Because the trial court erred in denying Johnson’s motion to suppress, and because the admission of Officer Morales’s gun and ammunition was not harmless beyond a reasonable doubt, I would reverse Johnson’s convictions.
. Because I would dispose of the appeal based on the suppression motion, I do not *372address whether or not the trial court abused its discretion in denying the motion for a new trial.
. People v. Batista, 88 N.Y.2d 650, 649 N.Y.S.2d 356, 672 N.E.2d 581, 583 (1996).
. Or.Rev.Stat. § 131.605(3) (2011).
. Webster’s Third New International Dictionary 912 (2002).

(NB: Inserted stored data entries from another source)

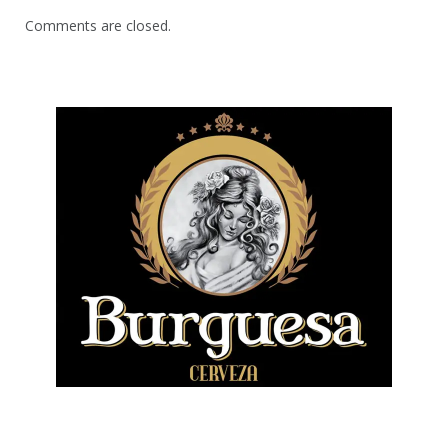
Comments are closed.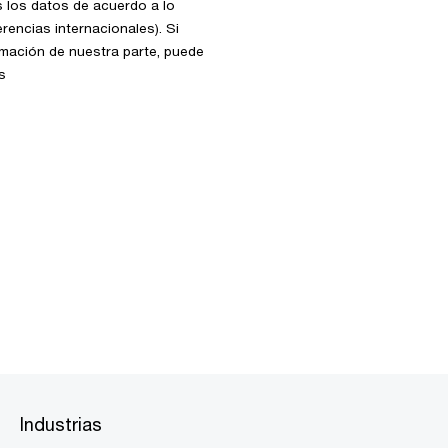
s los datos de acuerdo a lo
rencias internacionales). Si
rmación de nuestra parte, puede
s
Industrias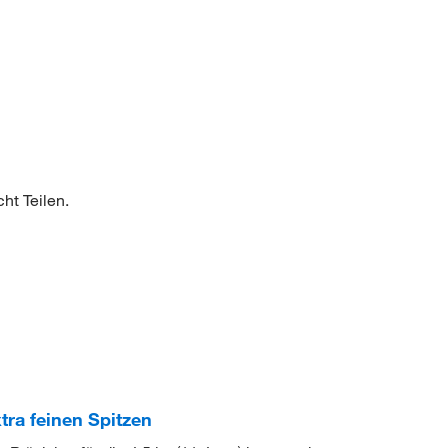
ht Teilen.
ra feinen Spitzen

. Graham v. Connor, 490 U.S. 386, 396, 109 S.Ct. 1865, 104 L.Ed.2d 443 (1989); United States v. Sokolow, 490 U.S. 1, 7, 109 S.Ct. 1581, 104 L.Ed.2d 1 (1989).
. I would not hold that in all cases the inception of a frisk is an officer’s physical contact with a suspect. I am conscious of the potential to create a perverse incentive for officers to prolong the period of time between when they have ordered a suspect to assume a frisk position and when the officer actually contacts the suspect. Cf. United States v. Christian, 187 F.3d 663, 670 (D.C.Cir.1999) (assessing a search under Terry v. Ohio, 392 U.S. 1, 88 S.Ct. 1868, 20 L.Ed.2d 889 (1968), from the moment of the stop because "[o]therwise, we might create a perverse incentive for an arresting officer to prolong the period during which the arrestee is kept in an area where he could pose a danger to the officer” (internal quotation marks omitted)). I am also mindful that certain circumstances not present here may affect the point where police cross the line between "consent and coercion” so critical to Fourth Amendment analysis. Jackson v. United States, 805 A.2d 979, 987 (D.C.2002). My analysis is limited to the facts before us and only holds that, at the latest, the frisk here began when Officer Harvey manipulated Johnson's person.
. Officer Harvey testified that he doubted the story because he did not readily see any diapers in the car, but he also did not thoroughly examine the car and could not see into the trunk.
. Because the “reasonableness of official suspicion must be measured by what the officers knew before they conducted their search,” Florida v. J.L., 529 U.S. 266, 271, 120 S.Ct. 1375, 146 L.Ed.2d 254 (2000) (emphasis added), the fact that Johnson provided a fake name — which Officer Harvey clearly did not know at the time — cannot be considered in determining whether or not the frisk was supported by reasonable, articulable suspicion.
. Johnson's girlfriend put the car into “try and locate” status on either June 5th or June 6th, and Johnson was stopped on June 14th. Thus, even if she had not reported the car returned, the car was not due to be upgraded to "stolen” for at least another day. Officer Harvey’s reliance on the possibility that the car was "stolen” — because its status change might have been overdue — was thus factually incorrect.
. Although Johnson told the police he had purchased the gun, he refused to identify the seller, which the prosecutor argued provided a reason to doubt his story.